*SOURCE DATA*.
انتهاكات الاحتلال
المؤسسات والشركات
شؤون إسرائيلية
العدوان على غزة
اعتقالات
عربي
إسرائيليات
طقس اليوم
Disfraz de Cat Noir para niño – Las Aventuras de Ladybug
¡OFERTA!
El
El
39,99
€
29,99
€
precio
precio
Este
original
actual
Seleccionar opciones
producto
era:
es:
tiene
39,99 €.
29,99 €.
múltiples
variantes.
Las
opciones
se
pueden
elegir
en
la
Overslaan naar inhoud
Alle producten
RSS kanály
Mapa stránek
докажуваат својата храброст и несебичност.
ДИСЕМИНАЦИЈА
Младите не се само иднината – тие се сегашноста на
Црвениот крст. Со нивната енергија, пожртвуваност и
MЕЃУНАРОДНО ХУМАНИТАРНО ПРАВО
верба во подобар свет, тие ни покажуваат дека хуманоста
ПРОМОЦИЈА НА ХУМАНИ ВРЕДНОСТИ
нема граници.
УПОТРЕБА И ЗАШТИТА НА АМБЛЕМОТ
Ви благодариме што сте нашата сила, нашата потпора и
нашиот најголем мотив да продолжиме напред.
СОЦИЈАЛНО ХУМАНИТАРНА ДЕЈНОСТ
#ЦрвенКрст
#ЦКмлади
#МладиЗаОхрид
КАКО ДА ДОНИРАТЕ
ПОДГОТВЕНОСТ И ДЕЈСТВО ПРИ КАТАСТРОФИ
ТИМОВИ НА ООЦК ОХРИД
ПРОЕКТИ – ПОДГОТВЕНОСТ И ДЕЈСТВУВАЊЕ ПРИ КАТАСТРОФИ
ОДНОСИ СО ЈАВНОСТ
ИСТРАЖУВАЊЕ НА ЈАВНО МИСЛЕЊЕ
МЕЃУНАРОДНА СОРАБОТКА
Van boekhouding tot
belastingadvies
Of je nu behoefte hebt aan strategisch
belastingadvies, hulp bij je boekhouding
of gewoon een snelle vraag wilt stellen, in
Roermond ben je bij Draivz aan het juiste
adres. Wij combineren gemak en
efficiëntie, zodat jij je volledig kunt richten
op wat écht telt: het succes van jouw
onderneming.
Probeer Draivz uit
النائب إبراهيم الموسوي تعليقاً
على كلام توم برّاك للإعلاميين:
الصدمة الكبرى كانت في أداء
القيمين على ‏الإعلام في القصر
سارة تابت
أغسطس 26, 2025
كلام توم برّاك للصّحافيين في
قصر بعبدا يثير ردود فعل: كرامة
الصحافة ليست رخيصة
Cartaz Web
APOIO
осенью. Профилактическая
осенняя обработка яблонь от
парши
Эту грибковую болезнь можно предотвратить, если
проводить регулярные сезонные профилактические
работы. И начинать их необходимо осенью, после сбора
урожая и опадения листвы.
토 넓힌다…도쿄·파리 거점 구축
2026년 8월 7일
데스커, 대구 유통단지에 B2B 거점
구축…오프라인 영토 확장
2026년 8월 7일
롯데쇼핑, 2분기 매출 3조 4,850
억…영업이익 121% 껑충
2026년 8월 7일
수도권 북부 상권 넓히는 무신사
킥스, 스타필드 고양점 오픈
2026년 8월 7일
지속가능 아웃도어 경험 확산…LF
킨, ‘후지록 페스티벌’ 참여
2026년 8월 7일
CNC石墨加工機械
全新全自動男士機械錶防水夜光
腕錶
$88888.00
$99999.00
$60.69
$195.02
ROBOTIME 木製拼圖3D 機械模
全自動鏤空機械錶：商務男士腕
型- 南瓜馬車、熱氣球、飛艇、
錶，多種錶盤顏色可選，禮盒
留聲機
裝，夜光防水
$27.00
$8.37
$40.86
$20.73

*EXERCISE*.
What lines in the entries above include the string "belastingadvies"? Return each one.

*TASK OUTPUT*.
belastingadvies
belastingadvies, hulp bij je boekhouding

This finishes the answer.